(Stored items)

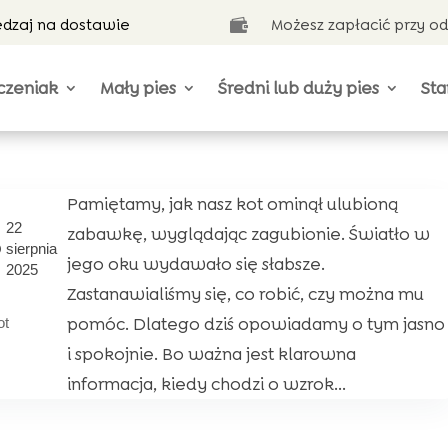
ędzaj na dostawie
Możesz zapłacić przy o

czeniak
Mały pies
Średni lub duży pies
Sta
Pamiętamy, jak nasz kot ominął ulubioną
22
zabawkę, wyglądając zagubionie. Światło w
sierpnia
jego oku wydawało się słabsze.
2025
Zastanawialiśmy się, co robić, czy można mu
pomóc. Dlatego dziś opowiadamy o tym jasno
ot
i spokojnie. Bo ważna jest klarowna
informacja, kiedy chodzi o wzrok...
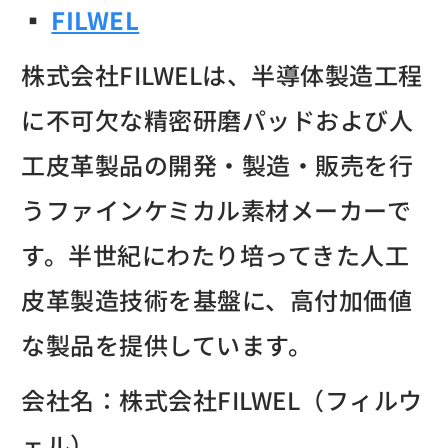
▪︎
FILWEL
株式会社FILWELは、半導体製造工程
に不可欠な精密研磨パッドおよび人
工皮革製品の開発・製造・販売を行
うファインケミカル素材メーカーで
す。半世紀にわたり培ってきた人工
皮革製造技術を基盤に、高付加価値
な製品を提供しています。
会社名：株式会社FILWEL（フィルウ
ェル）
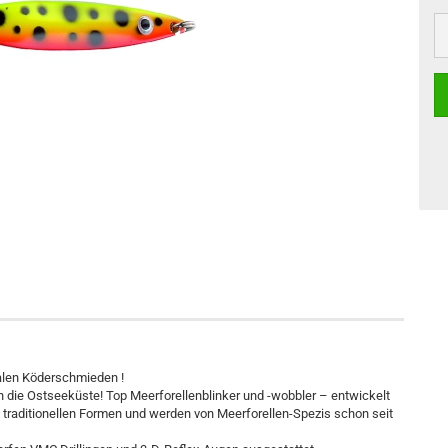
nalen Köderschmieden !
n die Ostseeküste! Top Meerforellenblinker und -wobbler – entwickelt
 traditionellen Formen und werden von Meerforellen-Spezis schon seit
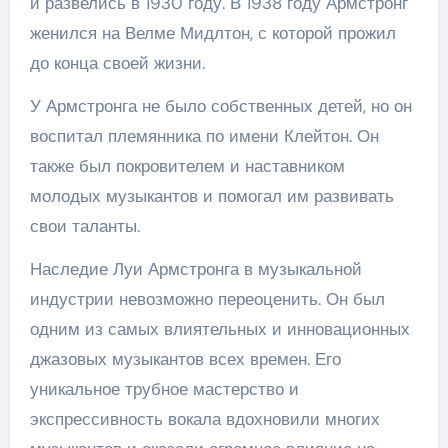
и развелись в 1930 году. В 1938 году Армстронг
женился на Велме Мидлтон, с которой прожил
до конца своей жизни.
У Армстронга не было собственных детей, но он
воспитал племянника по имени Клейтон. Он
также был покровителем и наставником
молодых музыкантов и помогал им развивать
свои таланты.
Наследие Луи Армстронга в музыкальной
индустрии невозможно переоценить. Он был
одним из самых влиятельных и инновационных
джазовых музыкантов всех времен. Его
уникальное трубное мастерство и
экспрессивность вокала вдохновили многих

- _Your goal_
How many of the lines above hold "музыкантов"? Answer with only the number.

- _Response_
2